Performance Testing

Make sure your service performs the way users need it to. If your service does not perform as expected under extra load it will impact your users.

You should run performance tests to check how your service performs in certain situations. For example, during a denial-of-service attack (DoS attack).

The Service Manual has more information about why you need to test your service’s performance and how to start capacity planning and running performance tests.

Plan your tests

Plan and scope your test. Are you testing the entire service or specific user journeys? Which downstream services will the test impact?

Estimate costs

Estimate any additional infrastructure costs your tests will incur and share them with your service owner or product manager for approval.

Plan user journeys

Test complete journeys that are representative of how your service is used in production. For example, if a user has to sign in or register, plan tests where some users sign in and others register.

Plan test scenarios

A scenario is a hypothetical event when your service will be under heavy load. For example, every year the G-Cloud framework on the Digital Marketplace opens for applications from suppliers for several weeks. This activity increases load on the Digital Marketplace up to the deadline.

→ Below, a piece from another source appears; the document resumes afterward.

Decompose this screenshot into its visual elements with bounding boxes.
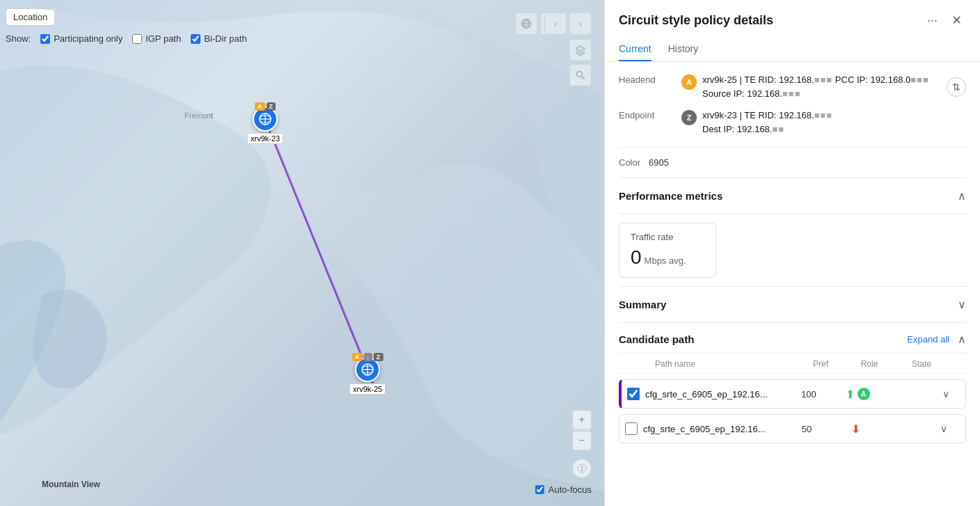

When most of its application infrastructure moved to the GOV.UK PaaS the Digital Marketplace service needed to retest the service. Its developers and performance analysts queried historical logs and Google Analytics for popular journeys, modelling normal and peak capacity needs for the previous year’s G-Cloud framework application period.

This helped the team calculate figures for the largest number of concurrent user sessions and Requests Per Second (RPS) Digital Marketplace was able to support. This made sure the new platform could still cope with its expected network traffic.

Inform people

Inform people affected by your test. For example, tell developers or content specialists planning to use the test environment of your test’s date, time and duration. Make sure everyone involved in the test agrees to its conditions.

Build your test

You do not need to fully hand code your tests because most load testing tools like Gatling, include scenario recorders. Some test scenarios may still need manual preparation, for example, providing lists of test users or specific search terms.

Gatling is a popular load testing tool used by many teams in GDS and CDIO including GOV.UK, GOV.UK Pay, and GOV.UK Notify.

The SPOT Team on Digital Identity have had success using K6, a performance testing framework built in Go and scripted in Javascript.

When testing APIs or very simple web applications, vegeta is a tool used by GOV.UK Notify, and GOV.UK PaaS, for automated performance testing. It can also be used interactively with angle-grinder, or jaggr and jplot.

Configure your test environment

Test environments must resemble your production environment as far as possible so tests are accurate. Isolate test environments to stop them affecting your production environment.

Consider how to monitor service performance during the load test. Your service will likely already have dashboards and graphs set up for common metrics such as CPU and memory utilization. Decide if your current metrics are sufficient or if you need to turn on additional logging or configure profiling traces.

Perform practice runs of your tests to make sure they work as expected. You may need to disable Cross-Site Request Forgery (CSRF) tokens and rate limiting in your test environment.

Run your tests

Start with a low level of concurrent users and increase them to your anticipated maximum. If there are no problems, increase the amount of traffic until you reach a breaking point in your system.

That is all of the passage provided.